Outlook: What to Watch in Coming Quarters

POSITIVE CATALYSTS

  • Revenue stabilisation above ₹20 crores quarterly would restore confidence in business sustainability
  • Consistent quarterly performance over next 2-3 quarters could justify premium valuation multiples
  • Entry of institutional investors (mutual funds or FIIs) would provide credibility and liquidity support
  • Deployment of ₹50 crores cash into growth initiatives could accelerate business expansion
  • Margin sustainability above 60% PAT margin would demonstrate pricing power resilience

RED FLAGS TO MONITOR

  • Further revenue decline below ₹10 crores in Q3 FY26 would confirm structural deterioration
  • Margin compression from current 75% operating margin levels would pressure profitability
  • Continued absence of institutional buying despite strong ROE signals fundamental concerns
  • Inability to deploy cash productively suggests limited growth opportunities in addressable market
  • Break below ₹400 support level could trigger significant technical selling pressure

The Verdict: Exceptional Metrics Cannot Justify Unpredictable Earnings

STRONG SELL

Score: 28/100

For Fresh Investors: Avoid initiating positions at current levels.

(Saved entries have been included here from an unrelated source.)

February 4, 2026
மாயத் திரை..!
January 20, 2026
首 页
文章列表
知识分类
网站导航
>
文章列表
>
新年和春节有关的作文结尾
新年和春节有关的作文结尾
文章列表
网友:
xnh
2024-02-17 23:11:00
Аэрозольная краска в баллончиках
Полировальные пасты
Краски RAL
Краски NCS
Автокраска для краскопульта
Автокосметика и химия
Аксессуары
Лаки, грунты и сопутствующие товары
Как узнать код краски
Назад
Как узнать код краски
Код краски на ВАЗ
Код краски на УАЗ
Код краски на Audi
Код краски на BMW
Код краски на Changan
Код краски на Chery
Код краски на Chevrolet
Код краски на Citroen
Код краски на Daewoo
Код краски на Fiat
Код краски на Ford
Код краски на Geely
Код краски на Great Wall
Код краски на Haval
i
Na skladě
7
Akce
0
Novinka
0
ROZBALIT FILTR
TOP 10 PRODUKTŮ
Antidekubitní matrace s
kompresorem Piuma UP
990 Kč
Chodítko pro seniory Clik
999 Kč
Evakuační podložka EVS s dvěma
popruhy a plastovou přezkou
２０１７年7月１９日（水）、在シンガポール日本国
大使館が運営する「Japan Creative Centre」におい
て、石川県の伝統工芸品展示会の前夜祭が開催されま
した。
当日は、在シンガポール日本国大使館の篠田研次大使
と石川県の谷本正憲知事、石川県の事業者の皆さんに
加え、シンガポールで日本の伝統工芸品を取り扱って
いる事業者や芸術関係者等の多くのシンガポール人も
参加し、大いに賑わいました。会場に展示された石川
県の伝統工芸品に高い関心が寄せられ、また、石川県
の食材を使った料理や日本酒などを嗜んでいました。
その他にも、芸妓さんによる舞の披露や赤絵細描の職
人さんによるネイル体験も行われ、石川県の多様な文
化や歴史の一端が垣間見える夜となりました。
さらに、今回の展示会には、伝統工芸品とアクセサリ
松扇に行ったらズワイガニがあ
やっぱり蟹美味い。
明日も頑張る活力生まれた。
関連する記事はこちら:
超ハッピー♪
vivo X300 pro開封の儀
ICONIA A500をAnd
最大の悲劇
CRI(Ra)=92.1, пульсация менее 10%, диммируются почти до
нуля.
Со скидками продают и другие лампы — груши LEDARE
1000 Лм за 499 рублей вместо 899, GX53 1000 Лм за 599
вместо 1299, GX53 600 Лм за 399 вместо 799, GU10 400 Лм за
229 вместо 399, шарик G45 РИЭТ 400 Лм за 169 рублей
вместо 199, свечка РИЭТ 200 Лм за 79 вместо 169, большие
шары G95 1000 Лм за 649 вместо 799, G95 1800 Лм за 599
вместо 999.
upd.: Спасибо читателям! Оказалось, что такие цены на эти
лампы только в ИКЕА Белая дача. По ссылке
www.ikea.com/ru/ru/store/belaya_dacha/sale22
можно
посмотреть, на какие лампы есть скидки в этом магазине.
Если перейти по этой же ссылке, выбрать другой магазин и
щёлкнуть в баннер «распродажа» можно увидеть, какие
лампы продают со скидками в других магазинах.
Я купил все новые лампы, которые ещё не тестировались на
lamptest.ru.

The combination of severe revenue volatility (59.45% QoQ decline), expensive valuation (P/E 25.59x, P/BV 5.99x), and complete absence of institutional ownership creates an unfavourable risk-reward profile. Whilst the 32.11% ROE is impressive, the unpredictable earnings stream makes valuation justification nearly impossible. Wait for sustained revenue stabilisation and valuation correction before considering entry.

For Existing Holders: Consider reducing exposure on any near-term rallies towards ₹550-600 levels. The 59.45% quarter-on-quarter revenue collapse in Q2 FY26 raises serious questions about earnings sustainability that the market has not yet fully priced in. Whilst long-term holders have enjoyed exceptional returns (118.02% over past year), the risk of significant downside correction has increased materially. Book partial profits to protect gains, particularly given the stock's high beta of 1.50 and 48.32% volatility.

Fair Value Estimate: ₹300-366 (33-39% downside from current price of ₹489.90)

Note— ROCE= (EBIT - Other income)/(Capital Employed - Cash - Current Investments)

⚠️ Investment Disclaimer

This article is for educational and informational purposes only and should not be construed as financial advice. Investors should conduct their own due diligence, consider their risk tolerance and investment objectives, and consult with a qualified financial advisor before making any investment decisions. Past performance is not indicative of future results. Investments in micro-cap stocks carry substantial risk and may not be suitable for all investors.